I caught of glimpse of Jack poking his head up from behind the postpile, then I turned back to VanOwen. “Better just get your ass down the road before more law shows up.”
“Oh, I’m goin’. Tiny found out at the FBI camp just what you told me—they’d quit buying Buddy’s story that the little trick in the bog was his sister. They were going for a full autopsy, so it was time for me to boogie.” He laughed. “I got my bags packed and my boarding pass”—he held up the thumb drive—“so vaya con dios, shitkicker.”
“One question.” I was just stalling for time. “What was your guy Flaco doing with the old pistol?”
VanOwen laughed. “Dumb sonofabitch never fired a gun in his life. He was only up there in case Tiny passed out from the strain. Walkin’ that last couple of miles. He wanted to pack a gun like the big boys, so I figured what the hell. Saved me the trouble of getting rid of him later.”
I hollered Jack’s name and VanOwen pointed his flash in the direction I’d hollered. Jack stood up with his 12 gauge.
“If it ain’t the goddamn wagon-burner,” VanOwen said. “How’s the ear, Tonto?”
Jack was a scary looking guy when he was pissed.
“That Twister Creed was a damn fine shot.” VanOwen tapped his ear, then turned to me. “But not so smart, huh dude?”

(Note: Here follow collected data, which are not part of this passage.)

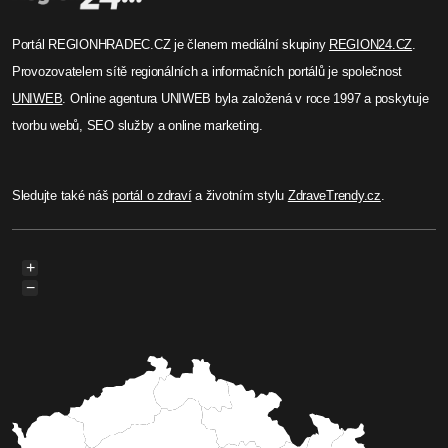
Portál REGIONHRADEC.CZ je členem mediální skupiny
REGION24.CZ
.
Provozovatelem sítě regionálních a informačních portálů je společnost
UNIWEB
. Online agentura UNIWEB byla založená v roce 1997 a poskytuje
tvorbu webů, SEO služby a online marketing.
Sledujte také náš
portál o zdraví
a životním stylu
ZdraveTrendy.cz
.
+
−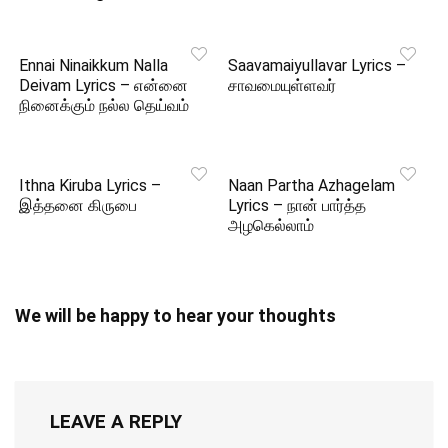
Ennai Ninaikkum Nalla
Saavamaiyullavar Lyrics –
Deivam Lyrics – என்னை
சாவமையுள்ளவர்
நினைக்கும் நல்ல தெய்வம்
Ithna Kiruba Lyrics –
Naan Partha Azhagelam
இத்தனை கிருபை
Lyrics – நான் பார்த்த
அழகெல்லாம்
We will be happy to hear your thoughts
LEAVE A REPLY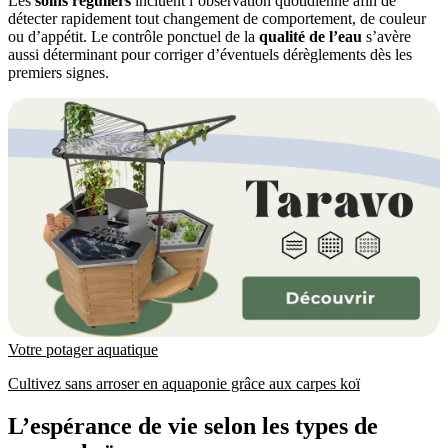
Les
soins réguliers
incluent l’observation quotidienne afin de
détecter rapidement tout changement de comportement, de couleur
ou d’appétit. Le contrôle ponctuel de la
qualité de l’eau
s’avère
aussi déterminant pour corriger d’éventuels dérèglements dès les
premiers signes.
Votre potager aquatique
Cultivez sans arroser en aquaponie grâce aux carpes koï
L’espérance de vie selon les types de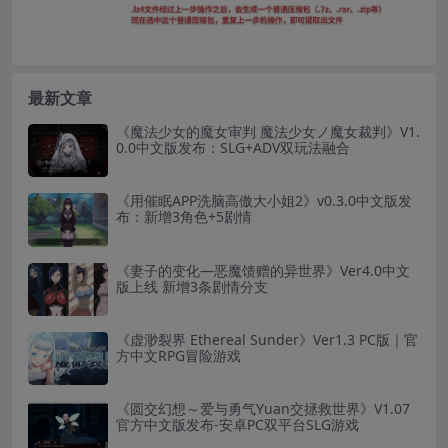
最新文章
《魔法少女的魔女审判 魔法少女ノ魔女裁判》V1.
0.0中文版发布：SLG+ADV双玩法融合
《用催眠APP洗脑高傲大小姐2》v0.3.0中文版发
布：新增3角色+5剧情
《妻子的变化—恶魔馈赠的异世界》Ver4.0中文
版上线 新增3条剧情分支
《虚渺裂界 Ethereal Sunder》Ver1.3 PC版｜官
方中文RPG冒险游戏
《圆交幻想～爱与勇气Yuan交拯救世界》V1.07
官方中文版发布-安卓PC双平台SLG游戏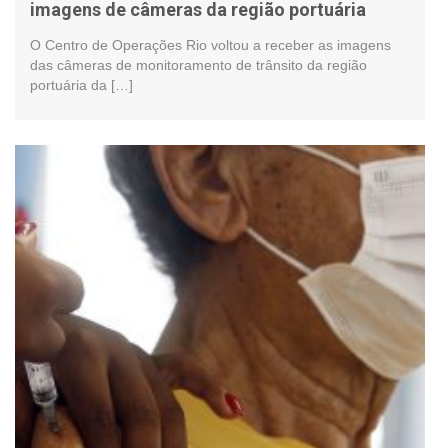
imagens de câmeras da região portuária
O Centro de Operações Rio voltou a receber as imagens
das câmeras de monitoramento de trânsito da região
portuária da […]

“He was a better man than a pimp like you.”
“Aaaw. But now he’s dead, ain’t he.” He kind of shrugged. “Well, there’s more where he came from,” he said. “Hey, Tiny. Start the ball.” He grinned and pulled Audie close.

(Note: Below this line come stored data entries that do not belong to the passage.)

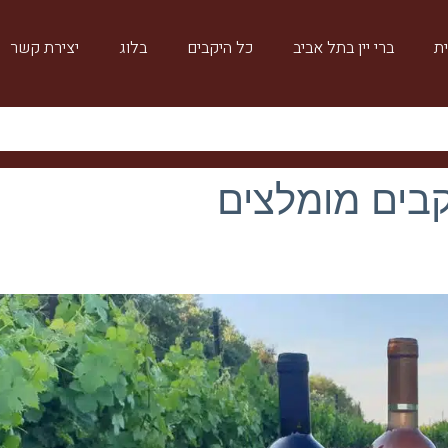
ת
ברי יין בתל אביב
כל היקבים
בלוג
יצירת קשר
קבים מומלצים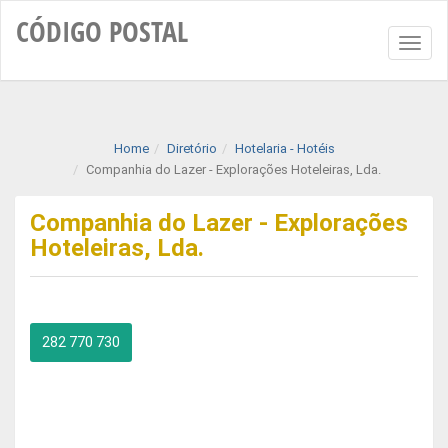
CÓDIGO
POSTAL
Toggl
naviga
Home
Diretório
Hotelaria - Hotéis
Companhia do Lazer - Explorações Hoteleiras, Lda.
Companhia do Lazer - Explorações
Hoteleiras, Lda.
282 770 730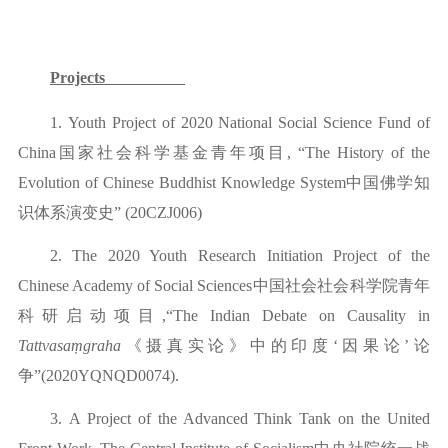
Projects
1.
Youth Project of 2020 National Social Science Fund of
China
国家社会科学基金青年项目
, “The History of the
Evolution of Chinese Buddhist Knowledge System
中国佛学知
识体系演变史
” (20CZJ006)
2.
The 2020 Youth Research Initiation Project of the
Chinese Academy of Social Sciences
中国社会社会科学院青年
科研启动项目
,“The
Indian
Debate
on Causality in
Tattvasaṃgraha
《摄真实论》中的印度
‘因果论’论
争”(2020YQNQD0074).
3.
A Project of the Advanced Think Tank on the United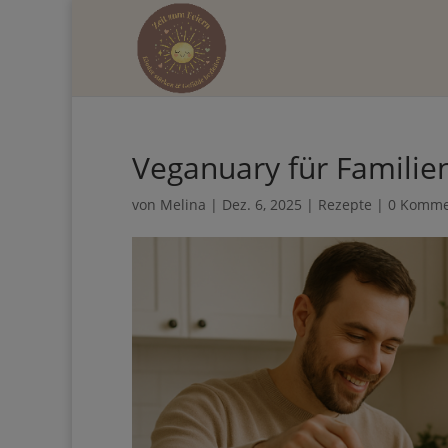
Hol dir d
Veganuary für Familien
mehr Zeit 
von
Melina
|
Dez. 6, 2025
|
Rezepte
|
0 Komme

We turned towards where VanOwen was watching. There was a flash and the ranch house started to glow from the inside out, first white like headlights, then yellow, then orange. The yard where we were standing began to light up, too. I could see the poplars from below now, branch by branch. I looked at orange flame growing in the downstairs windows. That explained the gas cans over by the fuel tank. The white flash faded, and the yard darkened a bit as the first flames ate across the downstairs. There was another sound besides the rush of oxygen into breaking windows as the house caught. It took me a second. The sound I was hearing was Erika moaning, the air rushing out of her, not in.
“No!” she said. “How can you?”
I grabbed her by the arm as she ran by, heading for the house. It was her bad arm and she yelped when I did, so I let go. She stepped next to me just watching the house, the flames lighting her face. I turned back to VanOwen. He was staring at the fire growing, just as excited as a kid. Audie tried to jerk away, but he held on tight. He wasn’t even looking at her, but this seemed like a dance the two of them had danced before.
Erika shrieked at him. “Where is my brother?”
When VanOwen started taunting Erika, I saw Audie kick him in his gimpy leg and run off into the dark. He hobbled backwards, closer to the fuel tank, and yelled Tiny’s name again.
“Get the goddamn Indian.”
I heard the double-clack of a pump shotgun in the near shadows and saw Audie running back into the firelight towards me. I grabbed her and hit the dirt as buckshot ripped into the fence boards just over our heads. Splinters raked across my hat brim and I heard another shell jacked into a chamber, this one like it was right behind me. I tensed as a second round exploded.
Then the house in front of us just erupted. It went from a fire that could be put out to one that couldn’t. In front of me flame jumped up past the roof. Then all the light pointed in a single direction, and the bright orange was all you saw. The rest was just black, the man with the shotgun moving between me and the fire, just a silhouette. I turned my back to the flame and got a good look at whatever had been behind me. I could see the fuel tank against the fence and see Jack rising up from the postpile to fire his 12 gauge. The glow from the house shined on his dark face, and I could see the colors of his uniform shirt and jeans clear as day. He ducked and ran past me toward the house as Tiny fired. I held Audie tight, keeping my body between her and the shotgun duel raging just in front of us, two moving silhouettes against the orange, with red and silver flashes of muzzle blast marking their path. Buckshot tore into sheds and corrals and clanged into the flat end of the fuel tank, the sound hollow and echoing. There was a second’s pause, then I heard the sound of another shell being chambered. Then the only sounds were the close-by trickling of gasoline from the punctured tank as it dribbled into the dirt, and the farther-away roar of the burning house. Jack rose up, his silhouette still outlined by the flames.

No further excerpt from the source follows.